Throughout the listing below, copy each line containing "cabin".

==============================

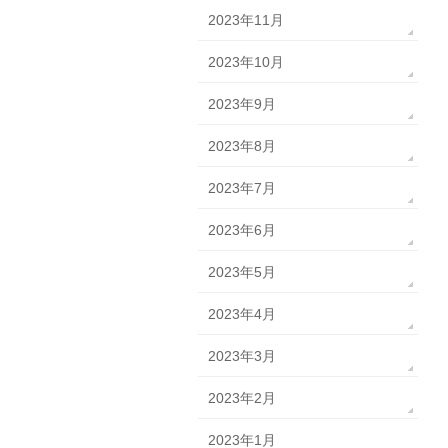
2023年11月
2023年10月
2023年9月
2023年8月
2023年7月
2023年6月
2023年5月
2023年4月
2023年3月
2023年2月
2023年1月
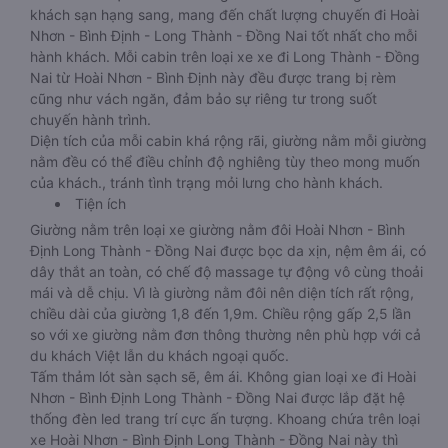
khách sạn hạng sang, mang đến chất lượng chuyến đi Hoài
Nhơn - Bình Định - Long Thành - Đồng Nai tốt nhất cho mỗi
hành khách. Mỗi cabin trên loại xe xe đi Long Thành - Đồng
Nai từ Hoài Nhơn - Bình Định này đều được trang bị rèm
cũng như vách ngăn, đảm bảo sự riêng tư trong suốt
chuyến hành trình.
Diện tích của mỗi cabin khá rộng rãi, giường nằm mỗi giường
nằm đều có thể điều chỉnh độ nghiêng tùy theo mong muốn
của khách., tránh tình trạng mỏi lưng cho hành khách.
Tiện ích
Giường nằm trên loại xe giường nằm đôi Hoài Nhơn - Bình
Định Long Thành - Đồng Nai được bọc da xịn, nệm êm ái, có
dây thắt an toàn, có chế độ massage tự động vô cùng thoải
mái và dễ chịu. Vì là giường nằm đôi nên diện tích rất rộng,
chiều dài của giường 1,8 đến 1,9m. Chiều rộng gấp 2,5 lần
so với xe giường nằm đơn thông thường nên phù hợp với cả
du khách Việt lẫn du khách ngoại quốc.
Tấm thảm lót sàn sạch sẽ, êm ái. Không gian loại xe đi Hoài
Nhơn - Bình Định Long Thành - Đồng Nai được lắp đặt hệ
thống đèn led trang trí cực ấn tượng. Khoang chứa trên loại
xe Hoài Nhơn - Bình Định Long Thành - Đồng Nai này thì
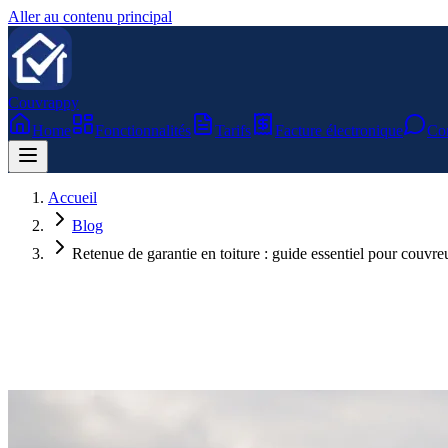
Aller au contenu principal
Couvrappy
Home
Fonctionnalités
Tarifs
Facture électronique
Con
Accueil
Blog
Retenue de garantie en toiture : guide essentiel pour couvre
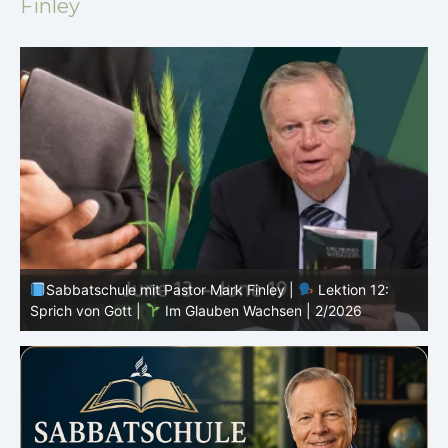
Finley
Sabbatschule mit Pastor Mark Finley |
Lektion 11:
Rückschläge |
Im Glauben Wachsen | 2/2026
R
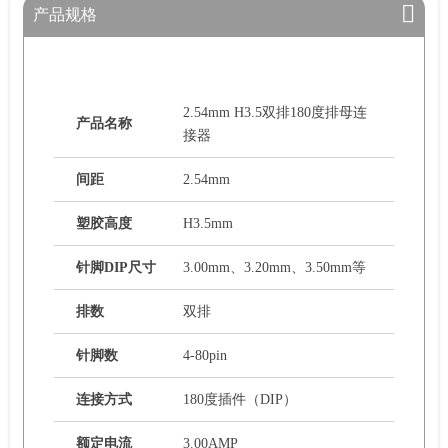
产品规格
2.54mm H3.5双排180度排母连
产品名称
接器
间距
2.54mm
塑胶高度
H3.5mm
针脚DIP尺寸
3.00mm、3.20mm、3.50mm等
排数
双排
针脚数
4-80pin
连接方式
180度插件（DIP）
额定电流
3.00AMP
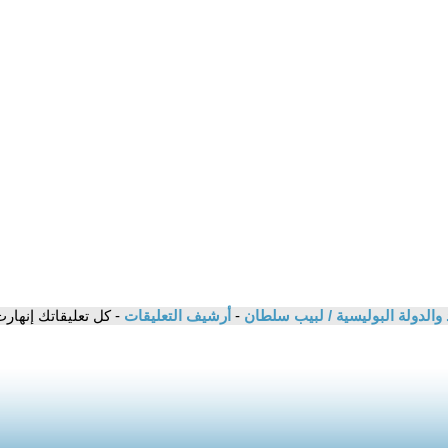
اد والدولة البوليسية / لبيب سلطان
-
أرشيف التعليقات
- كل تعليقاتك إنهار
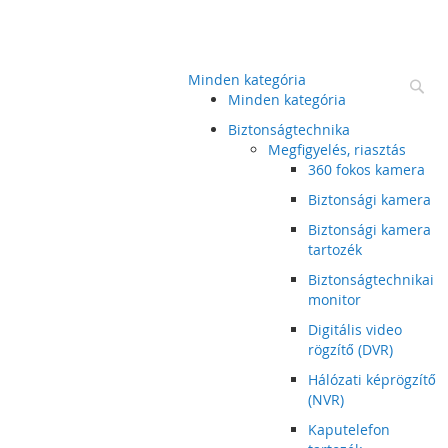
Minden kategória
Ke
Minden kategória
Biztonságtechnika
Megfigyelés, riasztás
360 fokos kamera
Biztonsági kamera
Biztonsági kamera
tartozék
Biztonságtechnikai
monitor
Digitális video
rögzítő (DVR)
Hálózati képrögzítő
(NVR)
Kaputelefon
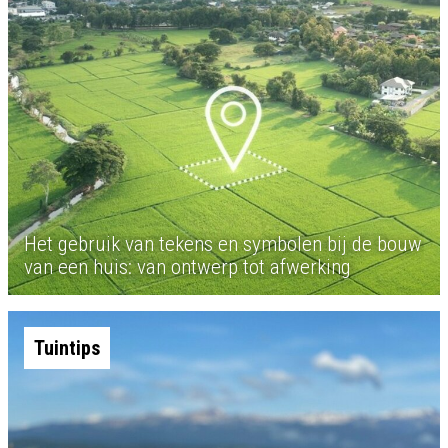
Het gebruik van tekens en symbolen bij de bouw
van een huis: van ontwerp tot afwerking
Tuintips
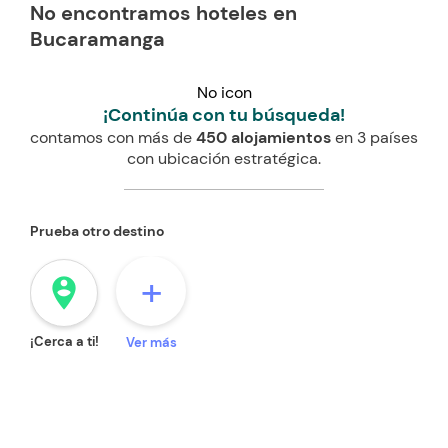
No encontramos hoteles en
Bucaramanga
No icon
¡Continúa con tu búsqueda!
contamos con más de
450 alojamientos
en 3 países
con ubicación estratégica.
Prueba otro destino
+
person_pin_circle
¡Cerca a ti!
Ver más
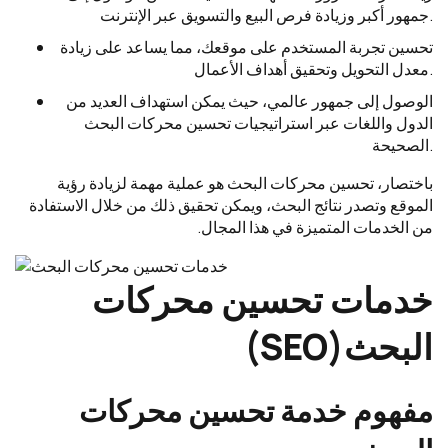
جمهور أكبر وزيادة فرص البيع والتسويق عبر الإنترنت.
تحسين تجربة المستخدم على موقعك، مما يساعد على زيادة
معدل التحويل وتحقيق أهداف الأعمال.
الوصول إلى جمهور عالمي، حيث يمكن استهداف العديد من
الدول واللغات عبر استراتيجيات تحسين محركات البحث
الصحيحة.
باختصار، تحسين محركات البحث هو عملية مهمة لزيادة رؤية
الموقع وتصدر نتائج البحث، ويمكن تحقيق ذلك من خلال الاستفادة
من الخدمات المتميزة في هذا المجال.
خدمات تحسين محركات
البحث(SEO)
مفهوم خدمة تحسين محركات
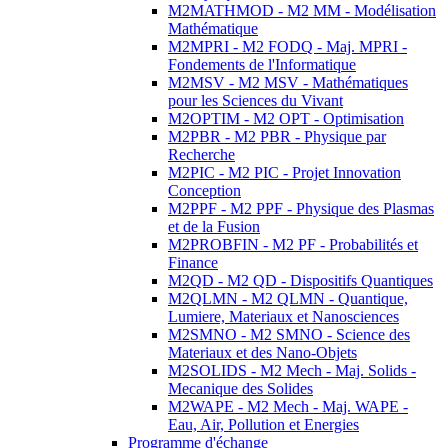
M2MATHMOD - M2 MM - Modélisation
Mathématique
M2MPRI - M2 FODQ - Maj. MPRI -
Fondements de l'Informatique
M2MSV - M2 MSV - Mathématiques
pour les Sciences du Vivant
M2OPTIM - M2 OPT - Optimisation
M2PBR - M2 PBR - Physique par
Recherche
M2PIC - M2 PIC - Projet Innovation
Conception
M2PPF - M2 PPF - Physique des Plasmas
et de la Fusion
M2PROBFIN - M2 PF - Probabilités et
Finance
M2QD - M2 QD - Dispositifs Quantiques
M2QLMN - M2 QLMN - Quantique,
Lumiere, Materiaux et Nanosciences
M2SMNO - M2 SMNO - Science des
Materiaux et des Nano-Objets
M2SOLIDS - M2 Mech - Maj. Solids -
Mecanique des Solides
M2WAPE - M2 Mech - Maj. WAPE -
Eau, Air, Pollution et Energies
Programme d'échange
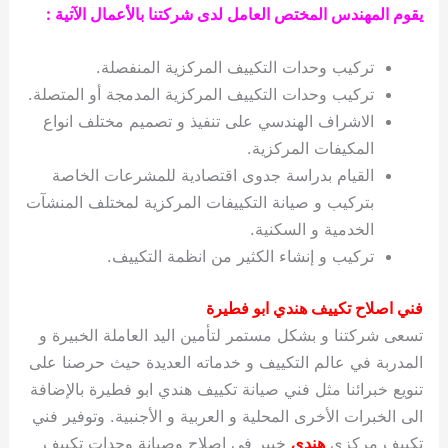
يقوم المهندس المختص العامل لدى شركتنا بالأعمال الآتية :
تركيب وحدات التكييف المركزية المنفصلة.
تركيب وحدات التكييف المركزية المدمجة أو المتصلة.
الاشراف الهندسي على تنفيذ و تصميم مختلف انواع
المكيفات المركزية.
القيام بدراسة جدوى اقتصادية للمشرعات الخاصة
بتركيب و صيانة التكييفات المركزية لمختلف المنشآت
الخدمية و السكنية.
تركيب و إنشاء الكثير من انظمة التكييف.
فني اصلاح تكييف هندي ابو فطيرة
تسعى شركتنا و بشكل مستمر لتأمين اليد العاملة الخبيرة و
المدربة في عالم التكييف و خدماته العديدة حيث حرصنا على
تنويع خبرائنا مثل فني صيانة تكييف هندي ابو فطيرة بالإضافة
الى الخبرات الأخرى المحلية و العربية و الأجنبية. وتوفير فني
تكييف مركزي
هندي
خبير في اصلاح وصيانة وحدات تكييف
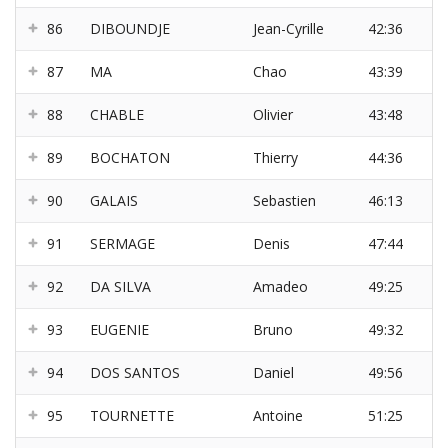
86
DIBOUNDJE
Jean-Cyrille
42:36
87
MA
Chao
43:39
88
CHABLE
Olivier
43:48
89
BOCHATON
Thierry
44:36
90
GALAIS
Sebastien
46:13
91
SERMAGE
Denis
47:44
92
DA SILVA
Amadeo
49:25
93
EUGENIE
Bruno
49:32
94
DOS SANTOS
Daniel
49:56
95
TOURNETTE
Antoine
51:25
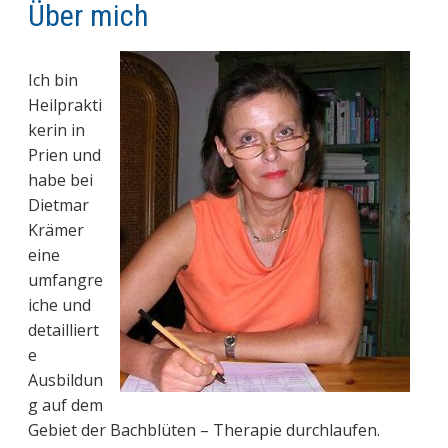
Über mich
Ich bin
Heilprakti
kerin in
Prien und
habe bei
Dietmar
Krämer
eine
umfangre
iche und
detailliert
e
Ausbildun
g auf dem
Gebiet der Bachblüten – Therapie durchlaufen.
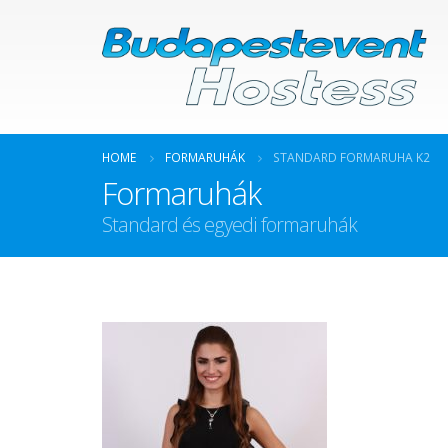
HOME
FORMARUHÁK
STANDARD FORMARUHA K2
Formaruhák
Standard és egyedi formaruhák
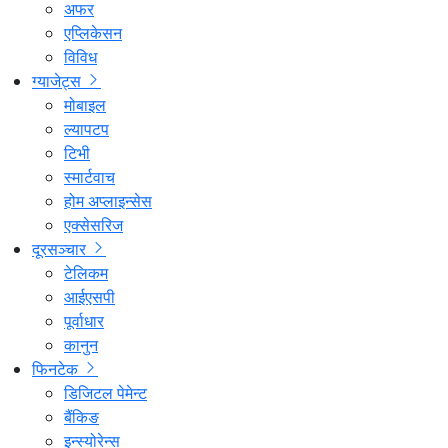
अफर
एप्लिकेसन
विविध
ग्याजेट्स
मोबाइल
ल्यापटप
टिभी
स्मार्टवाच
होम अप्लाइन्सेस
एक्सेसरिज
दूरसञ्चार
टेलिकम
आईएसपी
पूर्वाधार
कानुन
फिनटेक
डिजिटल पेमेन्ट
बैंकिङ
इन्स्योरेन्स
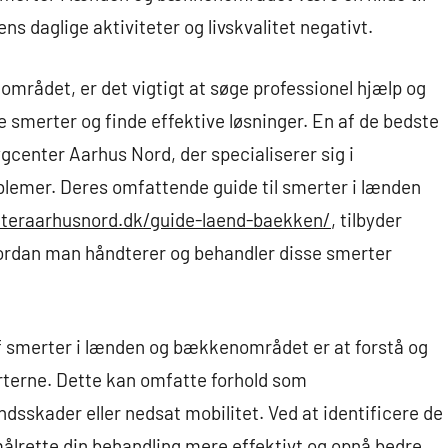
ns daglige aktiviteter og livskvalitet negativt.
området, er det vigtigt at søge professionel hjælp og
ne smerter og finde effektive løsninger. En af de bedste
ygcenter Aarhus Nord, der specialiserer sig i
blemer. Deres omfattende guide til smerter i lænden
nteraarhusnord.dk/guide-laend-baekken/
, tilbyder
vordan man håndterer og behandler disse smerter
af smerter i lænden og bækkenområdet er at forstå og
rterne. Dette kan omfatte forhold som
sskader eller nedsat mobilitet. Ved at identificere de
målrette din behandling mere effektivt og opnå bedre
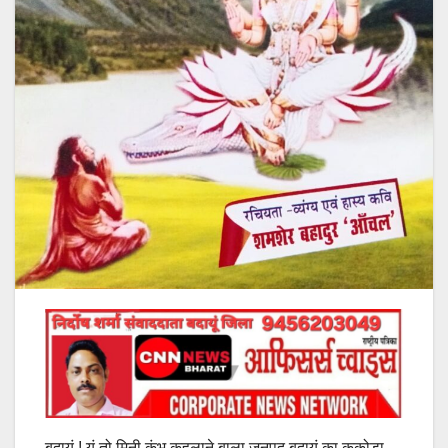
बदायूं ! यूं तो मिनी कुंभ कहलाने बाला जनपद बदायूं का ककोड़ा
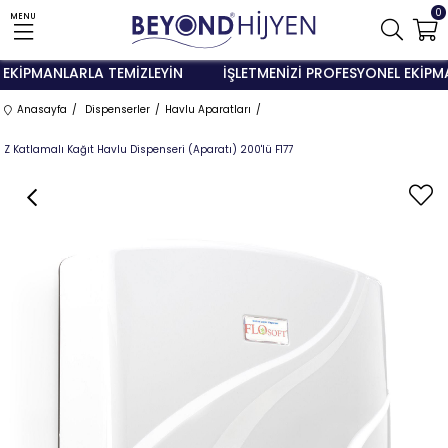
0
MENU
KİPMANLARLA TEMİZLEYİN
İŞLETMENİZİ PROFESYONEL EKİPMAN
Anasayfa
Dispenserler
Havlu Aparatları
Z Katlamalı Kağıt Havlu Dispenseri (Aparatı) 200'lü F177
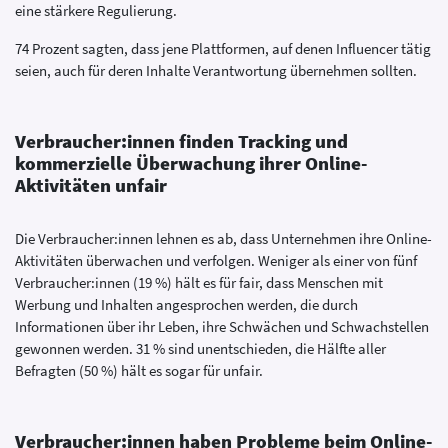
eine stärkere Regulierung.
74 Prozent sagten, dass jene Plattformen, auf denen Influencer tätig
seien, auch für deren Inhalte Verantwortung übernehmen sollten.
Verbraucher:innen finden Tracking und
kommerzielle Überwachung ihrer Online-
Aktivitäten unfair
Die Verbraucher:innen lehnen es ab, dass Unternehmen ihre Online-
Aktivitäten überwachen und verfolgen. Weniger als einer von fünf
Verbraucher:innen (19 %) hält es für fair, dass Menschen mit
Werbung und Inhalten angesprochen werden, die durch
Informationen über ihr Leben, ihre Schwächen und Schwachstellen
gewonnen werden. 31 % sind unentschieden, die Hälfte aller
Befragten (50 %) hält es sogar für unfair.
Verbraucher:innen haben Probleme beim Online-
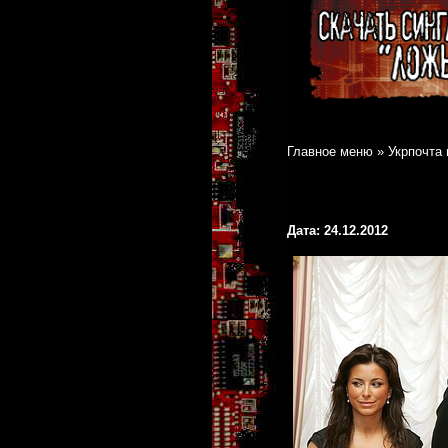
Главное меню
»
Укрпочта
Дата: 24.12.2012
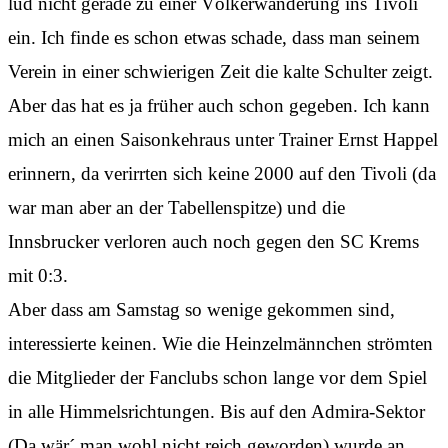
lud nicht gerade zu einer Völkerwanderung ins Tivoli
ein. Ich finde es schon etwas schade, dass man seinem
Verein in einer schwierigen Zeit die kalte Schulter zeigt.
Aber das hat es ja früher auch schon gegeben. Ich kann
mich an einen Saisonkehraus unter Trainer Ernst Happel
erinnern, da verirrten sich keine 2000 auf den Tivoli (da
war man aber an der Tabellenspitze) und die
Innsbrucker verloren auch noch gegen den SC Krems
mit 0:3.
Aber dass am Samstag so wenige gekommen sind,
interessierte keinen. Wie die Heinzelmännchen strömten
die Mitglieder der Fanclubs schon lange vor dem Spiel
in alle Himmelsrichtungen. Bis auf den Admira-Sektor
(Da wär´ man wohl nicht reich geworden) wurde an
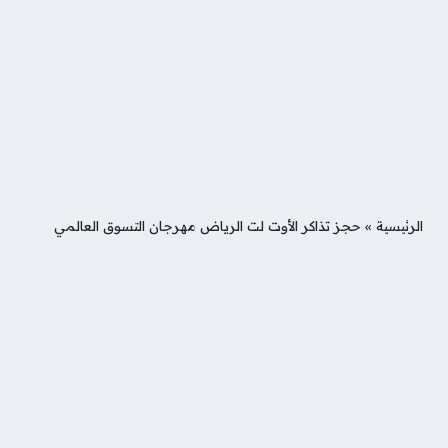
الرئيسية
»
حجز تذاكر الأوت لت الرياض مهرجان التسوق العالمي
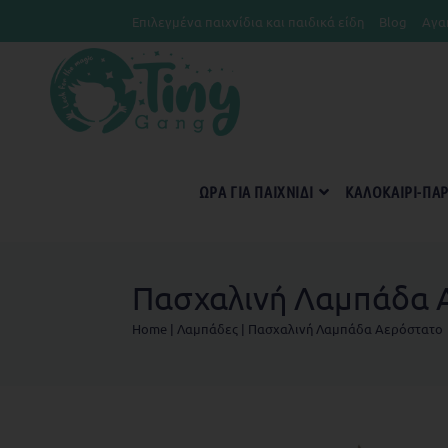
Επιλεγμένα παιχνίδια και παιδικά είδη
Blog
Αγα
ΏΡΑ ΓΙΑ ΠΑΙΧΝΊΔΙ
KΑΛΟΚΑΊΡΙ-ΠΑ
Πασχαλινή Λαμπάδα 
Home
|
Λαμπάδες
|
Πασχαλινή Λαμπάδα Αερόστατο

==============================

- OUTPUT OF THE EXERCISE
hành khách. Mỗi cabin trên loại xe xe đi Long Thành - Đồng
Diện tích của mỗi cabin khá rộng rãi, giường nằm mỗi giường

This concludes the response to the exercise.